Are you familiar with the concept of loss leaders? These are products that retailers sell at a loss in order to get you in the door–and get you to spend more money. Of course, loss leaders aren’t the only tools retailers use. They also use grand openings and cross-promotions and advertising and coupons and a host of other techniques to drive traffic.
I was thinking about such techniques this week because it occurs to me that most troops need more ways to get potential adult leaders in the door. The traditional method–inviting people to sign up for open-ended (or lifelong) terms as assistant Scoutmasters or troop committee members–works mostly with people who really don’t need to be invited. But what about that mom who thinks she’s too busy at work to get involved? Or that dad who’s not that into camping? Or the chartered-organization member who would be a great leader if she would only give it a try?

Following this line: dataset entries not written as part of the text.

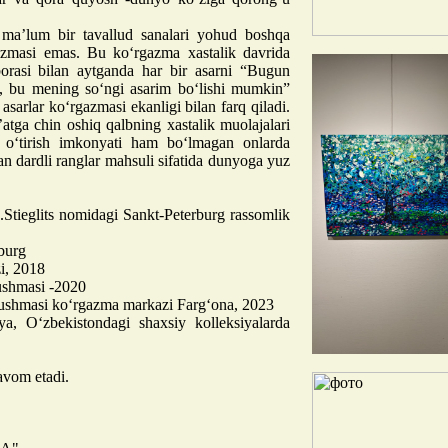
ma’lum bir tavallud sanalari yohud boshqa
gazmasi emas. Bu ko‘rgazma xastalik davrida
borasi bilan aytganda har bir asarni “Bugun
, bu mening so‘ngi asarim bo‘lishi mumkin”
asarlar ko‘rgazmasi ekanligi bilan farq qiladi.
atga chin oshiq qalbning xastalik muolajalari
o‘tirish imkonyati ham bo‘lmagan onlarda
n dardli ranglar mahsuli sifatida dunyoga yuz
L.Stieglits nomidagi Sankt-Peterburg rassomlik
rburg
i, 2018
yushmasi -2020
yushmasi koʻrgazma markazi Fargʻona, 2023
ya, Oʻzbekistondagi shaxsiy kolleksiyalarda
avom etadi.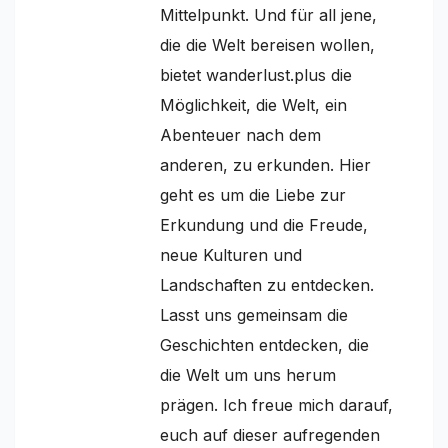
Mittelpunkt. Und für all jene,
die die Welt bereisen wollen,
bietet wanderlust.plus die
Möglichkeit, die Welt, ein
Abenteuer nach dem
anderen, zu erkunden. Hier
geht es um die Liebe zur
Erkundung und die Freude,
neue Kulturen und
Landschaften zu entdecken.
Lasst uns gemeinsam die
Geschichten entdecken, die
die Welt um uns herum
prägen. Ich freue mich darauf,
euch auf dieser aufregenden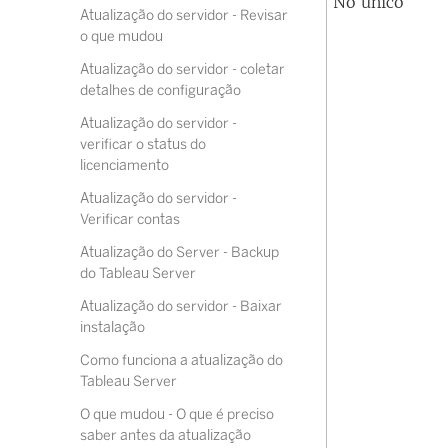
Nó único
Atualização do servidor - Revisar
o que mudou
Atualização do servidor - coletar
detalhes de configuração
Atualização do servidor -
verificar o status do
licenciamento
Atualização do servidor -
Verificar contas
Atualização do Server - Backup
do Tableau Server
Atualização do servidor - Baixar
instalação
Como funciona a atualização do
Tableau Server
O que mudou - O que é preciso
saber antes da atualização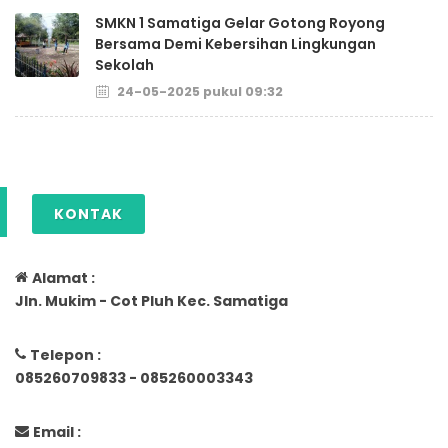
SMKN 1 Samatiga Gelar Gotong Royong
Bersama Demi Kebersihan Lingkungan
Sekolah
24-05-2025 pukul 09:32
KONTAK
Alamat :
Jln. Mukim - Cot Pluh Kec. Samatiga
Telepon :
085260709833 - 085260003343
Email :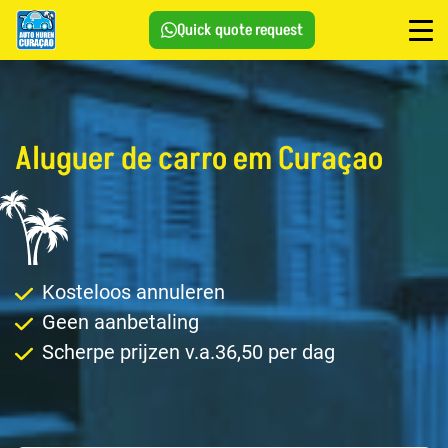
Quick quote request
Aluguer de carro em Curaçao
Kosteloos annuleren
Geen aanbetaling
Scherpe prijzen v.a.36,50 per dag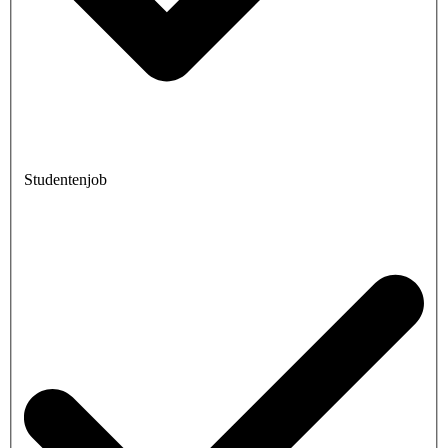
Studentenjob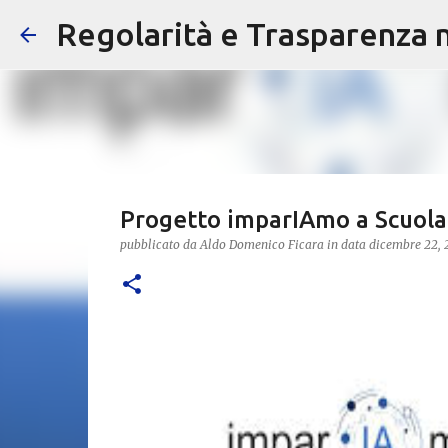
Regolarità e Trasparenza ne
Progetto imparIAmo a Scuola c
pubblicato da
Aldo Domenico Ficara
in data
dicembre 22,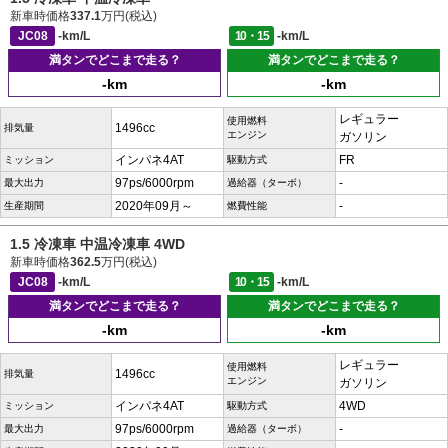
新車時価格
337.1
万円(税込)
JC08
-km/L
10・15
-km/L
満タンでどこまで走る？
満タンでどこまで走る？
-km
-km
レギュラー
使用燃料
1496cc
排気量
エンジン
ガソリン
インパネ4AT
FR
ミッション
駆動方式
97ps/6000rpm
-
最大出力
過給器（ターボ）
2020年09月～
-
生産期間
燃費性能
1.5 冷凍車 中温冷凍車 4WD
新車時価格
362.5
万円(税込)
JC08
-km/L
10・15
-km/L
満タンでどこまで走る？
満タンでどこまで走る？
-km
-km
レギュラー
使用燃料
1496cc
排気量
エンジン
ガソリン
インパネ4AT
4WD
ミッション
駆動方式
97ps/6000rpm
-
最大出力
過給器（ターボ）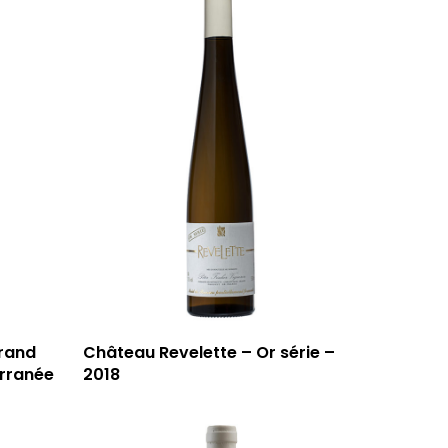
grand
Château Revelette – Or série –
erranée
2018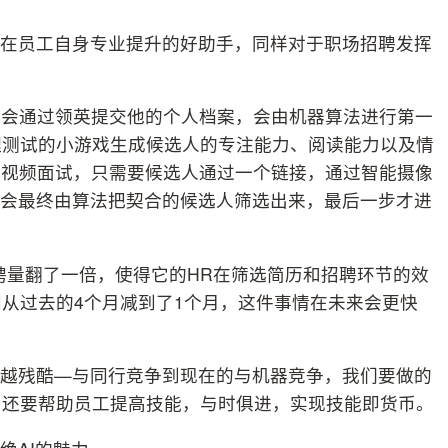
正在员工自身专业提升的好助手，同样对于职场招聘发挥
人会通过领英提交他的个人档案，会由机器算法进行第一
理测试的小游戏生成候选人的专注能力、阅读能力以及情
的视频面试，只需要候选人通过一个链接，通过智能摄像
AI会最终由算法把契合的候选人筛选出来，最后一步才进
聘量翻了一倍，使得它的HR在筛选简历和招聘环节的效
间从过去的4个月减到了1个月，这件事情在未来会更快
来越残酷—与同行竞争到现在的与机器竞争，我们要做的
，还要帮助员工提高技能，与时俱进，实现技能即货币。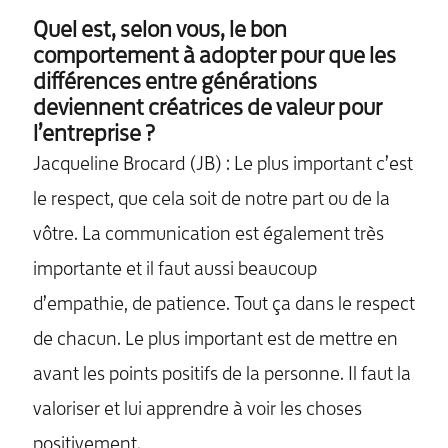
Quel est, selon vous, le bon
comportement à adopter pour que les
différences entre générations
deviennent créatrices de valeur pour
l’entreprise ?
Jacqueline Brocard (JB) : Le plus important c’est
le respect, que cela soit de notre part ou de la
vôtre. La communication est également très
importante et il faut aussi beaucoup
d’empathie, de patience. Tout ça dans le respect
de chacun. Le plus important est de mettre en
avant les points positifs de la personne. Il faut la
valoriser et lui apprendre à voir les choses
positivement.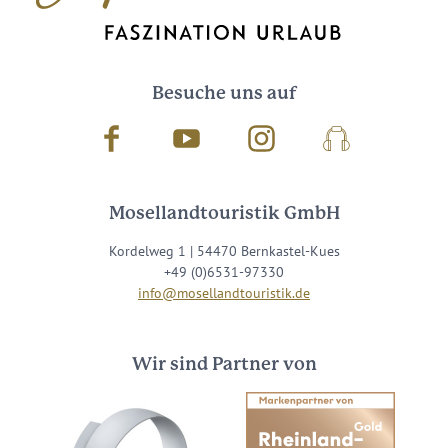
Besuche uns auf
Facebook
Youtube
Instagram
Podcast
Mosellandtouristik GmbH
Kordelweg 1 | 54470 Bernkastel-Kues
+49 (0)6531-97330
info@mosellandtouristik.de
Wir sind Partner von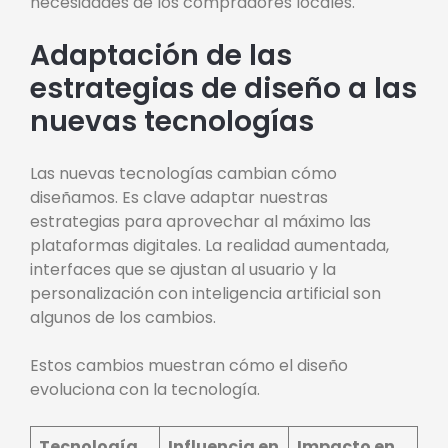
necesidades de los compradores locales.
Adaptación de las
estrategias de diseño a las
nuevas tecnologías
Las nuevas tecnologías cambian cómo
diseñamos. Es clave adaptar nuestras
estrategias para aprovechar al máximo las
plataformas digitales. La realidad aumentada,
interfaces que se ajustan al usuario y la
personalización con inteligencia artificial son
algunos de los cambios.
Estos cambios muestran cómo el diseño
evoluciona con la tecnología.
Tecnología
Influencia en
Impacto en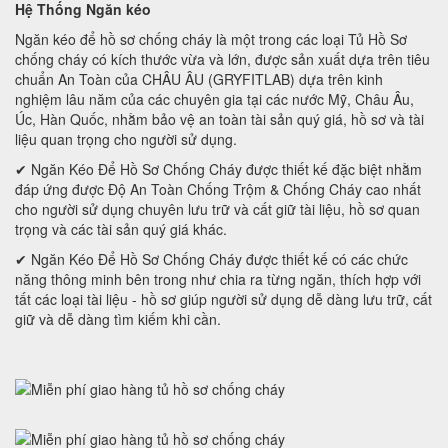
Hệ Thống Ngăn kéo
Ngăn kéo để hồ sơ chống cháy là một trong các loại Tủ Hồ Sơ
chống cháy có kích thước vừa và lớn, được sản xuất dựa trên tiêu
chuẩn An Toàn của CHÂU ÂU (GRYFITLAB) dựa trên kinh
nghiệm lâu năm của các chuyên gia tại các nước Mỹ, Châu Âu,
Úc, Hàn Quốc, nhằm bảo vệ an toàn tài sản quý giá, hồ sơ và tài
liệu quan trọng cho người sử dụng.
✔ Ngăn Kéo Để Hồ Sơ Chống Cháy được thiết kế đặc biệt nhằm
đáp ứng được Độ An Toàn Chống Trộm & Chống Cháy cao nhất
cho người sử dụng chuyên lưu trữ và cất giữ tài liệu, hồ sơ quan
trọng và các tài sản quý giá khác.
✔ Ngăn Kéo Để Hồ Sơ Chống Cháy được thiết kế có các chức
năng thông minh bên trong như chia ra từng ngăn, thích hợp với
tất các loại tài liệu - hồ sơ giúp người sử dụng dễ dàng lưu trữ, cất
giữ và dễ dàng tìm kiếm khi cần.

How could you get those folks involved? I can think of 137 or so ways. They’re called merit badges.
Figure out a person’s passion and then invite him to counsel a relevant merit badge. He’ll have to register as a counselor, complete Youth Protection training, and be approved by the council advancement committee, of course, but that just makes it easier for him to eventually become a full-fledged leader.
Don’t throw 20 Scouts at your new volunteer in a classroom setting. Instead, invite him to take 20 or 30 minutes at a troop meeting to introduce the badge and help Scouts complete a requirement or two. If a few Scouts follow up to complete the badge, great! If not, at least you’ve gotten your prospect in the door to see what Scouting is all about. And you haven’t had to give away cases of soda to do so.